TASK BRIEF: I need the records below restated word for word, without their pictures.

RECORDS TO PROCESS:
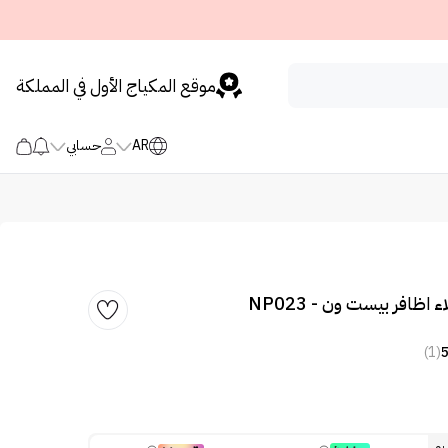
موقع المكياج الأول في المملكة
AR
حسابي
(1)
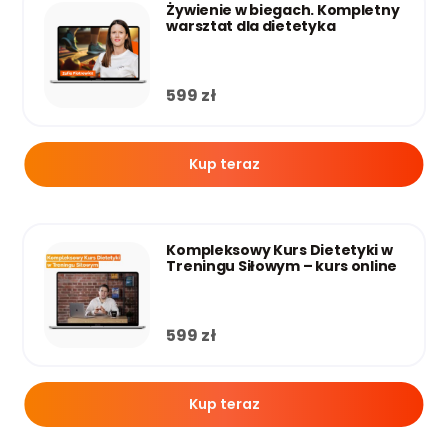
Żywienie w biegach. Kompletny
warsztat dla dietetyka
599
zł
Kup teraz
Kompleksowy Kurs Dietetyki w
Treningu Siłowym – kurs online
599
zł
Kup teraz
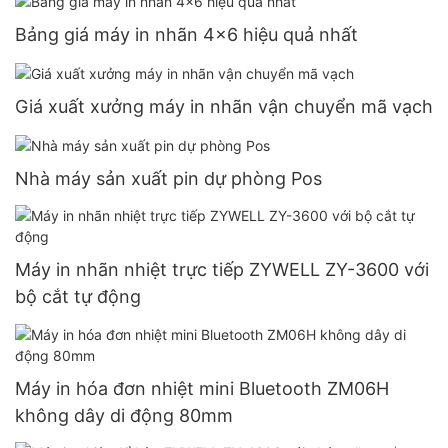
Bảng giá máy in nhãn 4x6 hiệu quả nhất
Giá xuất xưởng máy in nhãn vận chuyển mã vạch
Nhà máy sản xuất pin dự phòng Pos
Máy in nhãn nhiệt trực tiếp ZYWELL ZY-3600 với
bộ cắt tự động
Máy in hóa đơn nhiệt mini Bluetooth ZM06H
không dây di động 80mm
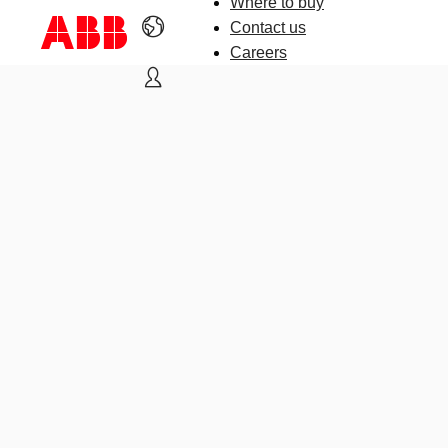
Where to buy
Contact us
Careers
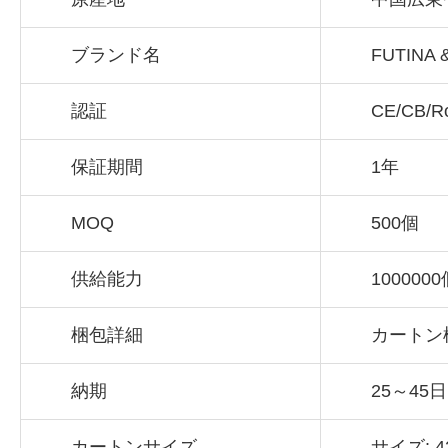
ブランド名
FUTINA 
認証
CE/CB/R
保証期間
1年
MOQ
500個
供給能力
100000
梱包詳細
カートン梱
納期
25～45日
カートンサイズ
サイズ: 4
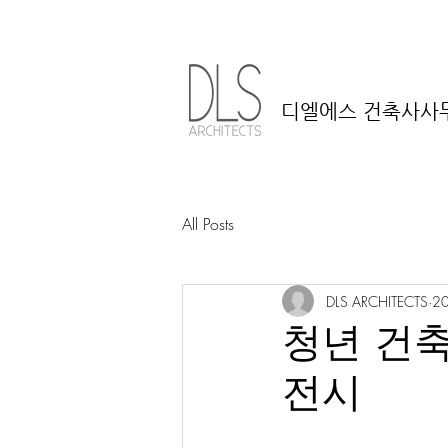
디엘에스 건축사사
All Posts
DLS ARCHITECTS
2
청년 건축
전시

RESULT FOR THIS EXERCISE:
موقع المكياج الأول في المملكة
AR
حسابي
(1)
Żywienie w biegach. Kompletny
warsztat dla dietetyka
599
zł
Kup teraz
Kompleksowy Kurs Dietetyki w
Treningu Siłowym – kurs online
599
zł
Kup teraz
Bảng giá máy in nhãn 4x6 hiệu quả nhất
Giá xuất xưởng máy in nhãn vận chuyển mã vạch
Nhà máy sản xuất pin dự phòng Pos
Máy in nhãn nhiệt trực tiếp ZYWELL ZY-3600 với
bộ cắt tự động
Máy in hóa đơn nhiệt mini Bluetooth ZM06H
không dây di động 80mm
Where to buy
Contact us
Careers
ブランド名
FUTINA 
認証
CE/CB/R
保証期間
1年
MOQ
500個
供給能力
100000
梱包詳細
カートン梱
納期
25～45日
カートンサイズ
サイズ: 4
디엘에스 건축사사
All Posts
DLS ARCHITECTS
2
청년 건축
전시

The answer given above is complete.